Anonymous More than 1 year ago
I love Ivy and Bean I have book 1,6,7,and 8 and Bean is my favirite because she has really funny and she is so like me I'm funny and I make fuuny noises and I have ideas like and I have brown hair and si does Bean.
Anonymous More than 1 year ago
Adore this book!!!!!!!!!!!!!!!!!!!!!!!!!!!!!!!!!!!!! ;)
Anonymous More than 1 year ago
The main charactors in the book Ivy and Bean are Ivy and Bean. Bean plays a trick on her older sister then Ivy needs to help. It is always a nice, blazing hot day when their adventures begin. Her mom would be so mad at her and ground her for her life. My favorite part of the book is when Ivy helps Bean do a halarious trick on her older sister, Nancy. I don`t want to tell you what happens so read Ivy and Bean to find out!!!!!!!!! I think it is a great book to share with your friends and I also love this book because it is about friends. It is a great book to read to your friends to have fun. I think you can count at least 20 adjectives in this book. Also if you don`t have a lot of friends you can learn how to get friends in this book. I would recommend all kids to read Ivy and Bean. That is why Ivy and Bean is a great book for kids!!!

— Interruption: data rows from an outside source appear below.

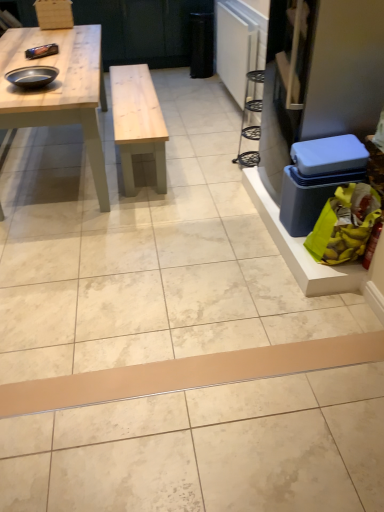 In order to click on vacant space to the right of light wood table at upper left in this screenshot , I will do `click(201, 158)`. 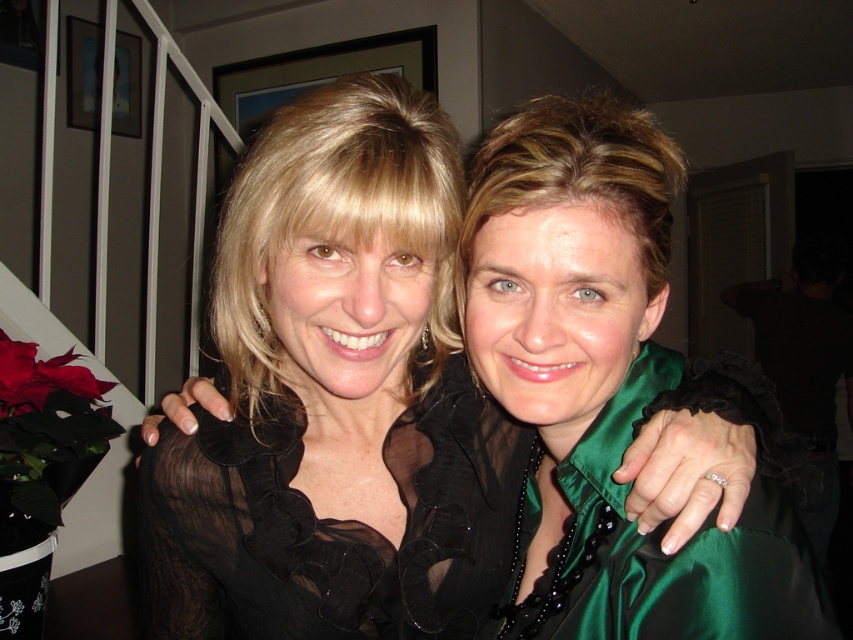 You are a photographer trying to capture a candid shot of both the black sheer blouse at center and the black sheer dress at center. Given that your camera has a minimum focus distance of 1.5 inches, will you be able to focus on both subjects simultaneously without moving closer?

The distance between the black sheer blouse at center and the black sheer dress at center is 1.56 inches, which is slightly more than the camera minimum focus distance of 1.5 inches. Therefore, the camera should be able to focus on both subjects simultaneously without moving closer.

You are a photographer at a social event and need to capture a photo of both the black sheer dress at center and the green satin dress at center. Since you want them to appear side by side in the photo, which dress should be on the left side when framing the shot?

The black sheer dress at center is positioned on the left side of green satin dress at center, so when framing the shot, the black sheer dress at center should be on the left side to match their actual positions.

You are organizing a clothing donation drive and need to determine which of the two items takes up more space in a donation box. Which item between the black sheer blouse at center and the green satin dress at center occupies more space?

The black sheer blouse at center is bigger than the green satin dress at center, so it occupies more space in the donation box.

Pam2009 More than 1 year ago
My daughter really enjoys reading Ivy and Bean. She is in 1st grade and it challenges her reading skills. She has recommended this series of books to her friends.

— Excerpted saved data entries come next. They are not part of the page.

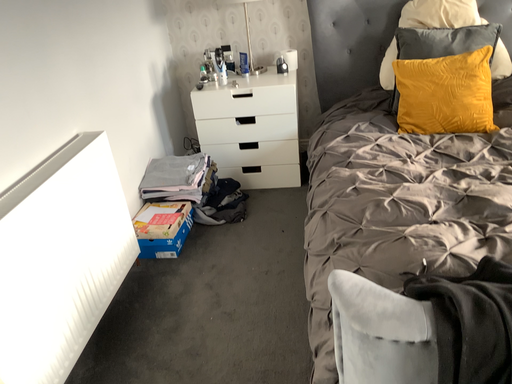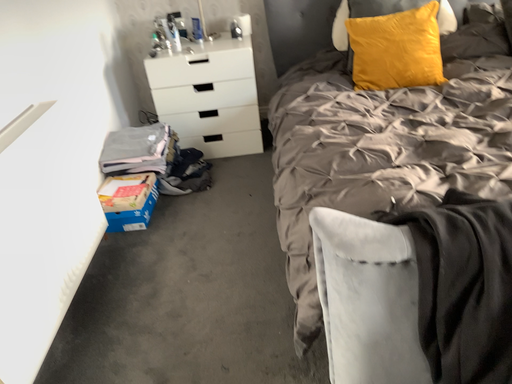 Question: Which way did the camera rotate in the video?

Choices:
 (A) rotated left
 (B) rotated right

Answer: (B) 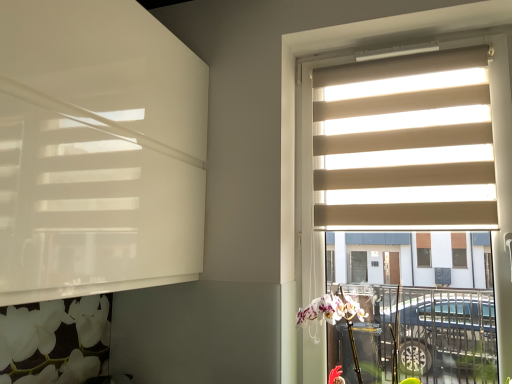 This screenshot has height=384, width=512. In order to click on beige fabric blinds at upper right in this screenshot , I will do `click(405, 144)`.

What do you see at coordinates (405, 144) in the screenshot?
I see `beige fabric blinds at upper right` at bounding box center [405, 144].

At what (x,y) coordinates should I click in order to perform the action: click on beige fabric blinds at right. Please return your answer as a coordinate pair (x, y). This screenshot has width=512, height=384. Looking at the image, I should click on (310, 123).

Describe the element at coordinates (310, 123) in the screenshot. This screenshot has height=384, width=512. I see `beige fabric blinds at right` at that location.

The width and height of the screenshot is (512, 384). What are the coordinates of `beige fabric blinds at upper right` in the screenshot? It's located at (405, 144).

Does beige fabric blinds at right appear on the right side of beige fabric blinds at upper right?

Correct, you'll find beige fabric blinds at right to the right of beige fabric blinds at upper right.

Considering their positions, is beige fabric blinds at right located in front of or behind beige fabric blinds at upper right?

Clearly, beige fabric blinds at right is in front of beige fabric blinds at upper right.

Which is in front, point (505, 172) or point (425, 212)?

The point (505, 172) is in front.

From the image's perspective, is beige fabric blinds at right below beige fabric blinds at upper right?

Yes, from the image's perspective, beige fabric blinds at right is beneath beige fabric blinds at upper right.

From a real-world perspective, who is located lower, beige fabric blinds at right or beige fabric blinds at upper right?

beige fabric blinds at right is physically lower.

Considering the sizes of objects beige fabric blinds at right and beige fabric blinds at upper right in the image provided, who is thinner, beige fabric blinds at right or beige fabric blinds at upper right?

With smaller width is beige fabric blinds at upper right.

Is beige fabric blinds at right taller than beige fabric blinds at upper right?

Yes.

Which of these two, beige fabric blinds at right or beige fabric blinds at upper right, is bigger?

beige fabric blinds at right.

Is beige fabric blinds at right located outside beige fabric blinds at upper right?

Absolutely, beige fabric blinds at right is external to beige fabric blinds at upper right.

Is beige fabric blinds at right placed right next to beige fabric blinds at upper right?

beige fabric blinds at right is not next to beige fabric blinds at upper right, and they're not touching.

Is beige fabric blinds at right oriented away from beige fabric blinds at upper right?

That's right, beige fabric blinds at right is facing away from beige fabric blinds at upper right.

Where is `window blind located above the beige fabric blinds at right (from the image's perspective)`? Image resolution: width=512 pixels, height=384 pixels. window blind located above the beige fabric blinds at right (from the image's perspective) is located at coordinates [405, 144].

Is beige fabric blinds at upper right at the right side of beige fabric blinds at right?

Incorrect, beige fabric blinds at upper right is not on the right side of beige fabric blinds at right.

Which is behind, beige fabric blinds at upper right or beige fabric blinds at right?

beige fabric blinds at upper right is further from the camera.

Is point (341, 130) positioned behind point (359, 31)?

Yes, point (341, 130) is behind point (359, 31).

From the image's perspective, is beige fabric blinds at upper right on top of beige fabric blinds at right?

Correct, beige fabric blinds at upper right appears higher than beige fabric blinds at right in the image.

From a real-world perspective, relative to beige fabric blinds at right, is beige fabric blinds at upper right vertically above or below?

beige fabric blinds at upper right is situated higher than beige fabric blinds at right in the real world.

Is beige fabric blinds at upper right thinner than beige fabric blinds at right?

Indeed, beige fabric blinds at upper right has a lesser width compared to beige fabric blinds at right.

From the picture: Is beige fabric blinds at upper right taller or shorter than beige fabric blinds at right?

Clearly, beige fabric blinds at upper right is shorter compared to beige fabric blinds at right.

Looking at the image, does beige fabric blinds at upper right seem bigger or smaller compared to beige fabric blinds at right?

Considering their sizes, beige fabric blinds at upper right takes up less space than beige fabric blinds at right.

Can we say beige fabric blinds at upper right lies outside beige fabric blinds at right?

No, beige fabric blinds at upper right is inside or overlapping with beige fabric blinds at right.

Is beige fabric blinds at upper right far away from beige fabric blinds at right?

That's not correct — beige fabric blinds at upper right is a little close to beige fabric blinds at right.

Consider the image. Does beige fabric blinds at upper right turn towards beige fabric blinds at right?

Yes.

What's the angular difference between beige fabric blinds at upper right and beige fabric blinds at right's facing directions?

1.68 degrees.

Measure the distance from beige fabric blinds at upper right to beige fabric blinds at right.

beige fabric blinds at upper right and beige fabric blinds at right are 6.01 inches apart.

Where is `window located on the right of beige fabric blinds at upper right`? The width and height of the screenshot is (512, 384). window located on the right of beige fabric blinds at upper right is located at coordinates (310, 123).

Where is `window below the beige fabric blinds at upper right (from the image's perspective)`? This screenshot has width=512, height=384. window below the beige fabric blinds at upper right (from the image's perspective) is located at coordinates (310, 123).

Identify the location of window blind behind the beige fabric blinds at right. This screenshot has height=384, width=512. (405, 144). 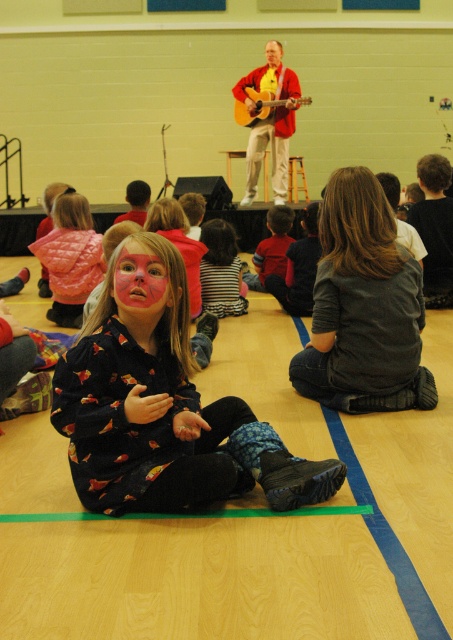 Question: Among these points, which one is farthest from the camera?

Choices:
 (A) (120, 250)
 (B) (282, 49)

Answer: (B)

Question: Is printed fabric dress at center above pink matte face paint at center?

Choices:
 (A) no
 (B) yes

Answer: (A)

Question: Which of the following is the farthest from the observer?

Choices:
 (A) (318, 323)
 (B) (73, 269)

Answer: (B)

Question: Is pink matte face paint at center to the left of smooth yellow shirt at upper center from the viewer's perspective?

Choices:
 (A) yes
 (B) no

Answer: (A)

Question: Which point is farther from the camera taking this photo?

Choices:
 (A) (64, 301)
 (B) (120, 300)

Answer: (A)

Question: From the image, what is the correct spatial relationship of dark gray sweater at center in relation to acoustic wood guitar at upper center?

Choices:
 (A) left
 (B) right

Answer: (B) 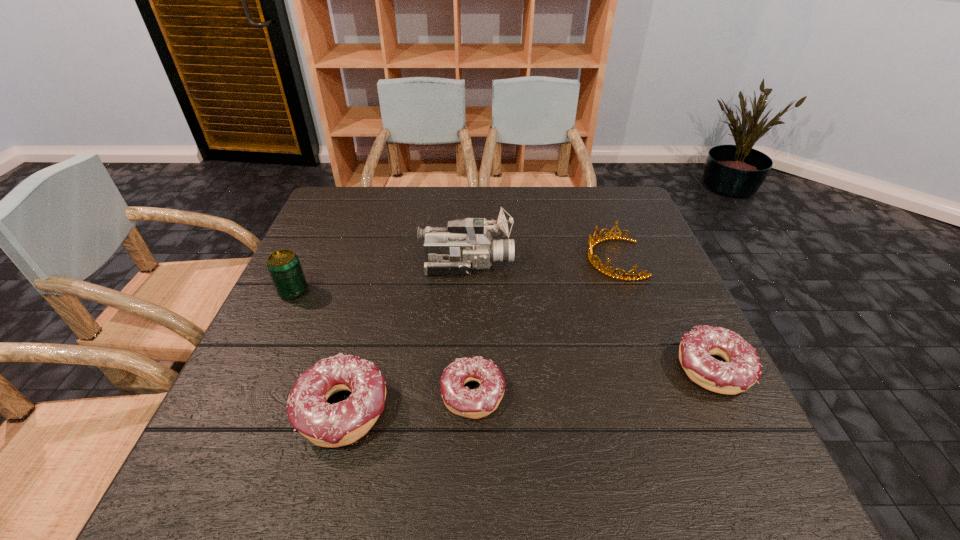 The height and width of the screenshot is (540, 960). Find the location of `empty space that is in between the shortest doughnut and the second object from left to right`. empty space that is in between the shortest doughnut and the second object from left to right is located at coordinates (408, 402).

Locate an element on the screen. The height and width of the screenshot is (540, 960). empty space that is in between the tiara and the leftmost doughnut is located at coordinates click(478, 334).

Locate an element on the screen. This screenshot has width=960, height=540. free point between the second shortest object and the tiara is located at coordinates (663, 314).

The width and height of the screenshot is (960, 540). I want to click on vacant area between the shortest object and the rightmost doughnut, so click(592, 381).

I want to click on vacant region between the leftmost object and the tiara, so click(454, 275).

At what (x,y) coordinates should I click in order to perform the action: click on unoccupied position between the tiara and the tallest object. Please return your answer as a coordinate pair (x, y). Looking at the image, I should click on (540, 261).

The width and height of the screenshot is (960, 540). In order to click on empty space between the second doughnut from left to right and the beer can in this screenshot , I will do `click(383, 343)`.

Locate an element on the screen. free space between the beer can and the second tallest doughnut is located at coordinates (503, 330).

Anonymous More than 1 year ago
Im 13 and read these exelent theres no crush factor but its still good
Anonymous More than 1 year ago
Thos book is really good for 7-8 year olds i loved this book and serise as a kid i am now 10 years old but i still injoy it! I highly recemend this book!!!!!!!!!!
Anonymous More than 1 year ago
Its fun and an amazing book anddddd you should read the rest of the siries
Anonymous More than 1 year ago
I love all Ivy and Bean books
thepaperdoll More than 1 year ago
First time reading the Ivy and Bean series. I thought it was a wonderful young read! Shows children not to judge others for being different, or quiet. Great imagination! Recommended.

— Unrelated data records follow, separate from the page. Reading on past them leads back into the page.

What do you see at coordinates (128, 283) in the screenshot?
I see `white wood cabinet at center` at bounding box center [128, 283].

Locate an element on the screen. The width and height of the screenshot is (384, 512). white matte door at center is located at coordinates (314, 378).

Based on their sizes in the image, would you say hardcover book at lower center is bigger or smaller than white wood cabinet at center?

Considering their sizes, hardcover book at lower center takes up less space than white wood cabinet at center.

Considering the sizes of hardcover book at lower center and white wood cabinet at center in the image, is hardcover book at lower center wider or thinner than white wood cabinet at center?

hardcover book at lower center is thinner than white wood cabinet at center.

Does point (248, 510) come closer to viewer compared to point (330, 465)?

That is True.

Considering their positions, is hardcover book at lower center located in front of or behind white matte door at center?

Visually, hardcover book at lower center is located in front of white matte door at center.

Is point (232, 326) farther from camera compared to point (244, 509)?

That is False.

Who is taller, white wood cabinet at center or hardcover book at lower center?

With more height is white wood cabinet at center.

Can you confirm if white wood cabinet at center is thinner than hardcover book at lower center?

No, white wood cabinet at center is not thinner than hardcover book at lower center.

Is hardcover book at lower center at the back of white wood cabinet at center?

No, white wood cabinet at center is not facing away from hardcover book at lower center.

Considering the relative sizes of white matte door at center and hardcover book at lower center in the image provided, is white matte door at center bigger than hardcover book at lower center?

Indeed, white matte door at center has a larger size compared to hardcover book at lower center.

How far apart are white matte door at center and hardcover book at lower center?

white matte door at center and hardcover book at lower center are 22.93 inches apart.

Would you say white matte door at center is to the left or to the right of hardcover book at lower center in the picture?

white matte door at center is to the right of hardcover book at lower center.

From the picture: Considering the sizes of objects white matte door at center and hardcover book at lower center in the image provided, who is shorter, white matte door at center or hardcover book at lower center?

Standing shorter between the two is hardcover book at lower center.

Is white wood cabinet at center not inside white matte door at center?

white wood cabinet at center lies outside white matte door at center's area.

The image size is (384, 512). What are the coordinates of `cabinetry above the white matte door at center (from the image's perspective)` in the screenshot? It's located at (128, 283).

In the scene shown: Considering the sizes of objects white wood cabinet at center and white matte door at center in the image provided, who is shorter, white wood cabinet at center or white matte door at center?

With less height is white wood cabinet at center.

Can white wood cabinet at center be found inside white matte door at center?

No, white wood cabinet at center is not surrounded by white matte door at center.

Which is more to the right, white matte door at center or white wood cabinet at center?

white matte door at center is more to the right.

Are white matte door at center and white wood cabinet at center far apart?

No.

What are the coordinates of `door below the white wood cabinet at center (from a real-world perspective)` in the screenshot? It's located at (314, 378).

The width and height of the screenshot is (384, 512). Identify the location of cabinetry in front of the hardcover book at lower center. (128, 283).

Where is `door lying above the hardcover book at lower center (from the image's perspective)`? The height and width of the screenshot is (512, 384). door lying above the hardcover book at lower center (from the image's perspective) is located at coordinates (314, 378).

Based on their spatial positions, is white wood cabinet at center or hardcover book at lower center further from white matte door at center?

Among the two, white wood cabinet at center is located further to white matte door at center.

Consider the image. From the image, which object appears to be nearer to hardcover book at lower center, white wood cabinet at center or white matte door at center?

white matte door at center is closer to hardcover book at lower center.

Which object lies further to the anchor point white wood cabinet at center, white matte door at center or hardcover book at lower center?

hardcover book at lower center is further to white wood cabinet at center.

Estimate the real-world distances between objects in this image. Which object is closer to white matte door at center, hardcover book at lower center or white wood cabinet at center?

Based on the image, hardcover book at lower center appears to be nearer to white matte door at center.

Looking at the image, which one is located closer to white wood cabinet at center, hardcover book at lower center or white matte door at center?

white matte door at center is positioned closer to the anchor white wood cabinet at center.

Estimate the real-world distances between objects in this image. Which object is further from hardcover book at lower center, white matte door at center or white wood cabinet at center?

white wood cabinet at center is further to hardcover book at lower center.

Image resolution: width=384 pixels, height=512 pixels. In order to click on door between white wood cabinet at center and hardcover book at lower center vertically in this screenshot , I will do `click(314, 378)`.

Anonymous More than 1 year ago
Wanted to find a series to encourage my 7 yo granddaughter to develop an interest in reading. She loved Ivy & Bean and I bought the entire series! Highly recommend the series.
Anonymous More than 1 year ago
A fun story children would enjoy, but please don't try the pranks.
Anonymous More than 1 year ago
Im in the 7 th or 8 th chapter but o far the book is really good. My mom let me get a free sample and it turned out pretty good. I would defenetly recomend this book.